───── Dataset records ─────

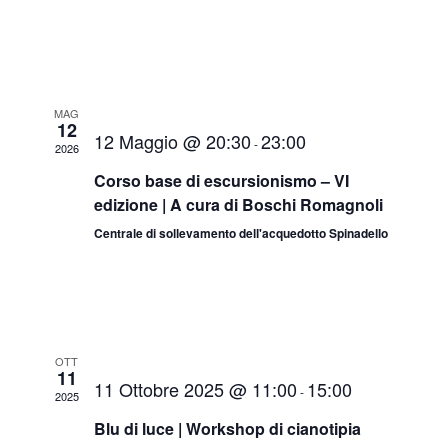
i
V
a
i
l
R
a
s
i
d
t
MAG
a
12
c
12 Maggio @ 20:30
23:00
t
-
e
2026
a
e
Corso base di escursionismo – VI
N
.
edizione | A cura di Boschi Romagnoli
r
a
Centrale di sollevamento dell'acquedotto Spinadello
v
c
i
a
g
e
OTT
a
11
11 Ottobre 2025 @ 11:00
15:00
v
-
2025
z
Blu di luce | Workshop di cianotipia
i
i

─────
───── Dataset records ─────

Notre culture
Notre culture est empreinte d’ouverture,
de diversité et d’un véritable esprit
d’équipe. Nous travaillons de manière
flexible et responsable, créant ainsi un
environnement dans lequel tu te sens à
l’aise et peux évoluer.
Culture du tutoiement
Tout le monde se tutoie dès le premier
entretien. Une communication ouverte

─────
───── Dataset records ─────

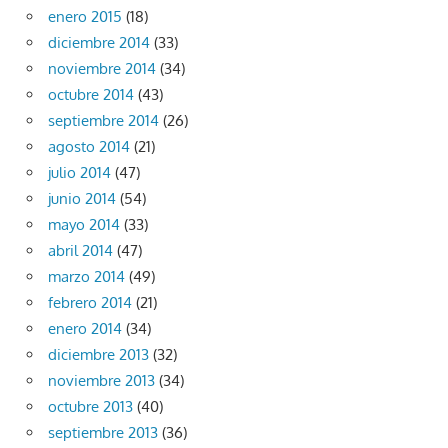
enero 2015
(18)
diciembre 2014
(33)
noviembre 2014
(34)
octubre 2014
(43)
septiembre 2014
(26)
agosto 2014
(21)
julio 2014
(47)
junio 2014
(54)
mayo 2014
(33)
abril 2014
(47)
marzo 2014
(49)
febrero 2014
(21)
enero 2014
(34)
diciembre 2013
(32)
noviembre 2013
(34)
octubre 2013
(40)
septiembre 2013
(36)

─────

> **Task details**
In the entries, some lines may contain the word "Notre". Give how many do, as a number by itself.

> **Output below**
2